Conocida mundialmente por discos como Horses, Patti Smith siempre mantuvo una estrecha relación con la poesía y la escritura. Antes incluso de consolidarse como figura musical en la escena neoyorquina de los años setenta, ya escribía poemas influenciados por autores como Arthur Rimbaud, William Blake o Allen Ginsberg. Esa dimensión literaria nunca desapareció de su carrera y terminó convirtiéndose en uno de los pilares de su identidad artística.
De icono punk a autora de culto
Su faceta como escritora alcanzó una nueva relevancia internacional con la publicación de Éramos unos niños (Just Kids) en 2010, un libro autobiográfico centrado en su relación con el fotógrafo Robert Mapplethorpe y en la vida artística del Nueva York de finales de los sesenta y principios de los setenta. La obra fue recibida con entusiasmo por la crítica y obtuvo el National Book Award, consolidando a Smith como una autora capaz de trasladar su sensibilidad poética al terreno de la memoria personal.
Lejos de limitarse al formato autobiográfico convencional, Éramos unos niños destacaba por una escritura íntima y evocadora, donde la reconstrucción de una época se mezclaba con reflexiones sobre el arte, la precariedad y la creación. El libro se convirtió rápidamente en una referencia dentro de la literatura contemporánea y acercó su obra a lectores que quizá no conocían en profundidad su trayectoria musical.

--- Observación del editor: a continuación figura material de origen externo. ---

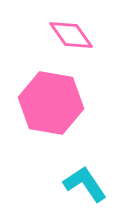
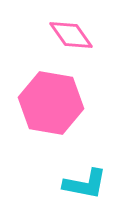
cyan L-shape: rotated 135 degrees clockwise
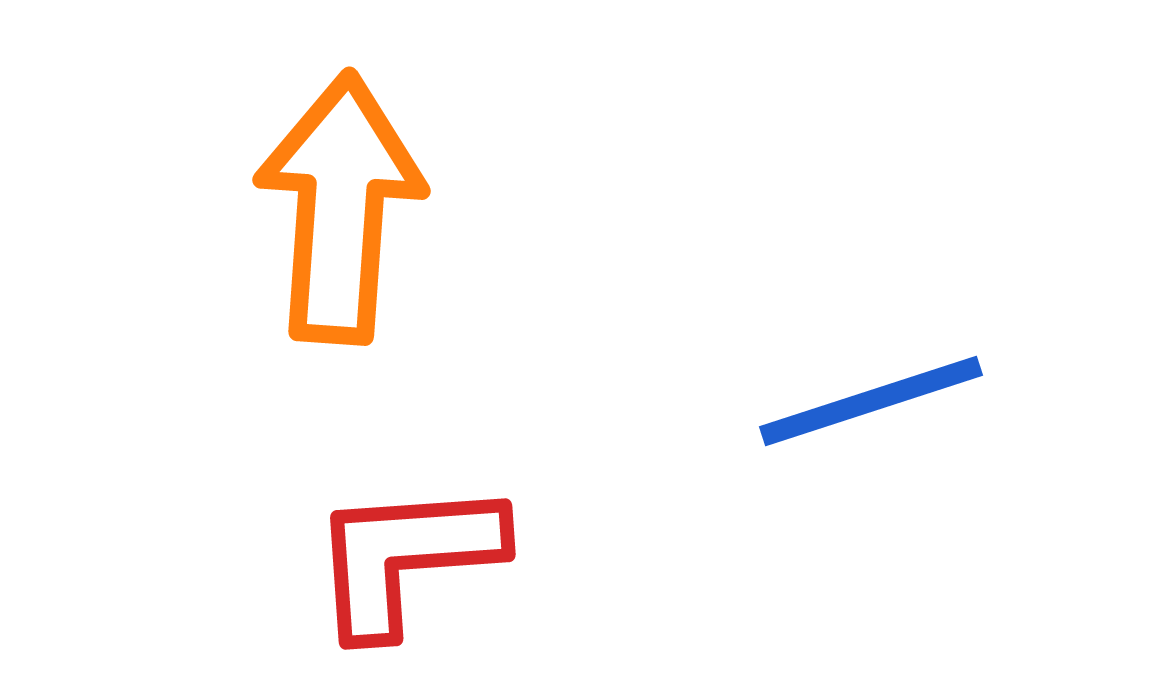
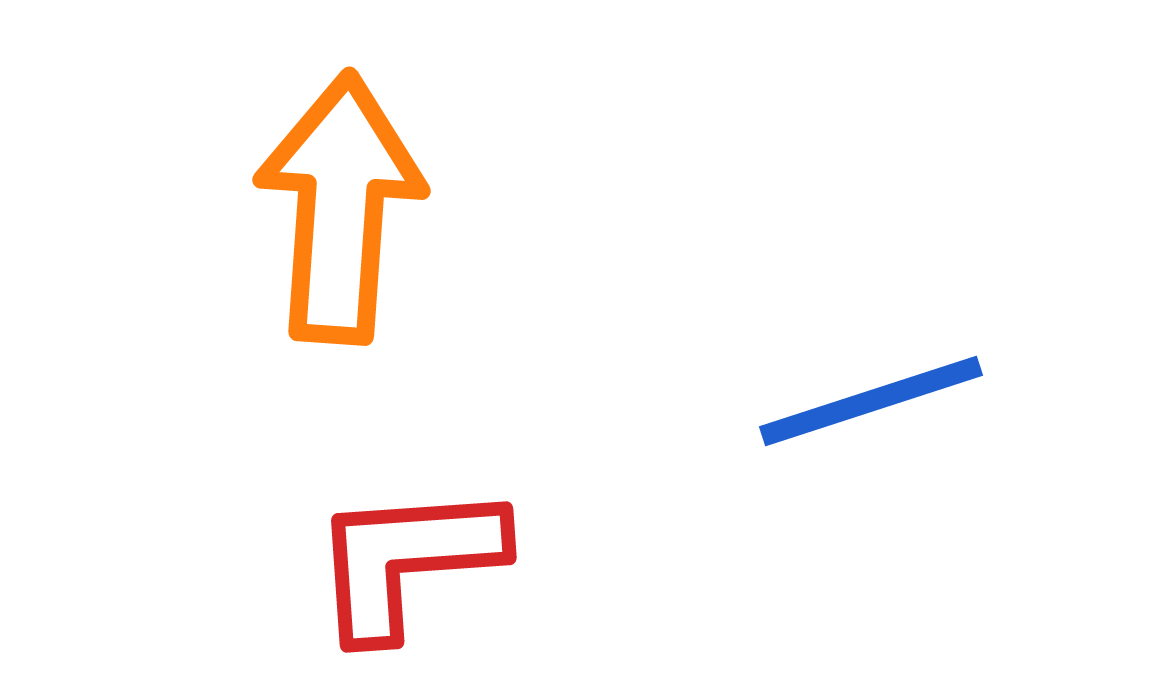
red L-shape: moved 1 px right, 3 px down
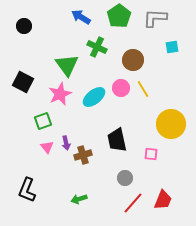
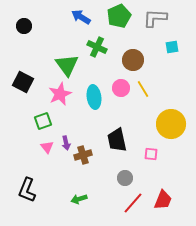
green pentagon: rotated 10 degrees clockwise
cyan ellipse: rotated 60 degrees counterclockwise
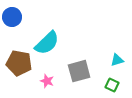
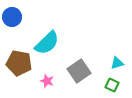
cyan triangle: moved 3 px down
gray square: rotated 20 degrees counterclockwise
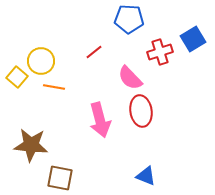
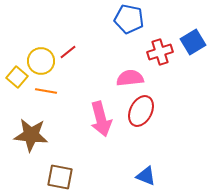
blue pentagon: rotated 8 degrees clockwise
blue square: moved 3 px down
red line: moved 26 px left
pink semicircle: rotated 128 degrees clockwise
orange line: moved 8 px left, 4 px down
red ellipse: rotated 36 degrees clockwise
pink arrow: moved 1 px right, 1 px up
brown star: moved 10 px up
brown square: moved 1 px up
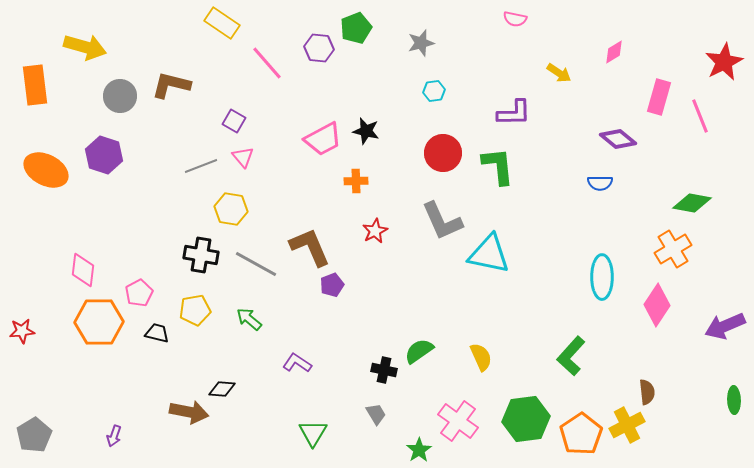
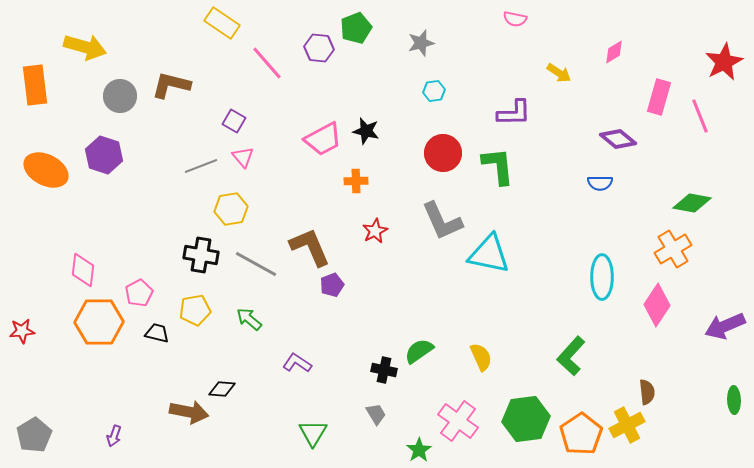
yellow hexagon at (231, 209): rotated 20 degrees counterclockwise
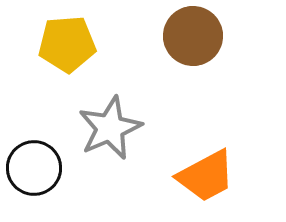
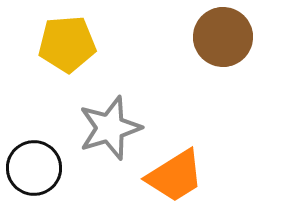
brown circle: moved 30 px right, 1 px down
gray star: rotated 6 degrees clockwise
orange trapezoid: moved 31 px left; rotated 4 degrees counterclockwise
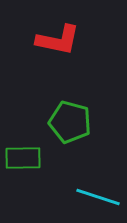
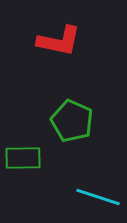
red L-shape: moved 1 px right, 1 px down
green pentagon: moved 2 px right, 1 px up; rotated 9 degrees clockwise
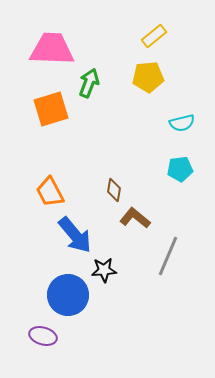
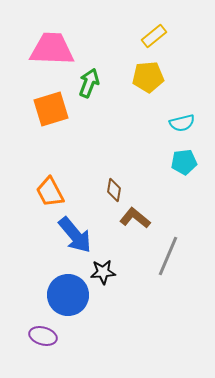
cyan pentagon: moved 4 px right, 7 px up
black star: moved 1 px left, 2 px down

Una obra literaria marcada por la memoria y la poesía
Tras el éxito de Éramos unos niños, Patti Smith continuó desarrollando su carrera literaria con títulos como M Train, Devoción o El año del mono. En todos ellos mantiene un estilo fragmentario y contemplativo, muy cercano al ensayo poético, donde los viajes, los recuerdos y las pequeñas observaciones cotidianas adquieren un significado emocional y artístico.
Su escritura comparte muchos elementos con su música: un tono melancólico, referencias culturales constantes y una búsqueda permanente de autenticidad. Smith escribe desde la experiencia personal, pero también desde la mirada de quien entiende el arte como una forma de resistencia y memoria.

El Premio Princesa de Asturias reconoce una trayectoria artística completa
La elección de Patti Smith para el Premio Princesa de Asturias de las Artes 2026 refuerza precisamente esa dimensión multidisciplinar de su carrera. Más allá de su influencia musical, el jurado reconoce a una creadora capaz de unir poesía, música y narrativa en una obra profundamente personal y culturalmente influyente.
A lo largo de las últimas décadas, se ha convertido en una figura clave para varias generaciones de artistas y lectores, manteniendo intacta una voz creativa que combina sensibilidad literaria, compromiso artístico y espíritu contracultural.
Con este reconocimiento, la autora y cantante estadounidense suma un nuevo capítulo a una trayectoria que trasciende géneros y disciplinas, confirmando que no solo cambió la música, sino también la manera de entender la relación entre literatura y creación artística.
Patti Smith recibirá el Premio Princesa de Asturias de las Artes 2026 el 23 de octubre en el Teatro Campoamor de Oviedo.